### TASK TO CARRY OUT:
Only the lines from the one that contains "Find all instances" through the end of the entries, both included, should be transcribed, exactly and without pictures.

(Stored items)
● ● ● ● ● ● ●
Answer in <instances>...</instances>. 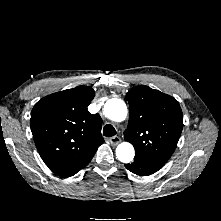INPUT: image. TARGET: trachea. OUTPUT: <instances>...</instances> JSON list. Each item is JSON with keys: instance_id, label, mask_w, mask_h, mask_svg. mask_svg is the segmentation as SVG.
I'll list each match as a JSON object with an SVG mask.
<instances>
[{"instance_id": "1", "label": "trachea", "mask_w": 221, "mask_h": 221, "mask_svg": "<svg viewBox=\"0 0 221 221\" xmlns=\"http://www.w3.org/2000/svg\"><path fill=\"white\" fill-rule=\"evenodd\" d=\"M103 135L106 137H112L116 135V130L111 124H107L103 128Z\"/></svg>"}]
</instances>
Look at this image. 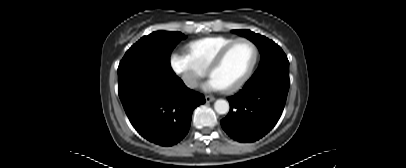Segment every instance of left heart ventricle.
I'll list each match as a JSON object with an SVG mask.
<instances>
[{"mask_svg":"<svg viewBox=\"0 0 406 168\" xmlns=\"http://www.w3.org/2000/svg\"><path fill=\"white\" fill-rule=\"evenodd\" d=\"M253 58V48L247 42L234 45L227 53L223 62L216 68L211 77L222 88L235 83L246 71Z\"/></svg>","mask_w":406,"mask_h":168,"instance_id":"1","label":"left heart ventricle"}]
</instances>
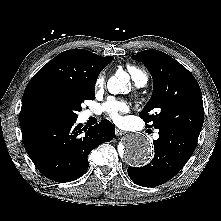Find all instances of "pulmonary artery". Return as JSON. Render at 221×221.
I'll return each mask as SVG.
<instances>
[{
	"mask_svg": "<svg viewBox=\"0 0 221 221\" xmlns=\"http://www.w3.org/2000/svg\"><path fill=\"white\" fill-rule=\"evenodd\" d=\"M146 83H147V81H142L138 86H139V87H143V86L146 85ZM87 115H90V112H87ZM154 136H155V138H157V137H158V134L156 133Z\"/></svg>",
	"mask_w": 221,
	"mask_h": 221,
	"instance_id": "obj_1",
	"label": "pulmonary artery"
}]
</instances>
● ● ● ● ● ● ●
### RESULT FOR THIS TASK:
Find all instances of "pulmonary artery". Return as JSON. Render at 221×221.
I'll return each mask as SVG.
<instances>
[{
	"mask_svg": "<svg viewBox=\"0 0 221 221\" xmlns=\"http://www.w3.org/2000/svg\"><path fill=\"white\" fill-rule=\"evenodd\" d=\"M146 83H147V81H142L138 86H139V87H143V86L146 85ZM87 115H90V112H87ZM154 136H155V138H157V137H158V134L156 133Z\"/></svg>",
	"mask_w": 221,
	"mask_h": 221,
	"instance_id": "obj_1",
	"label": "pulmonary artery"
}]
</instances>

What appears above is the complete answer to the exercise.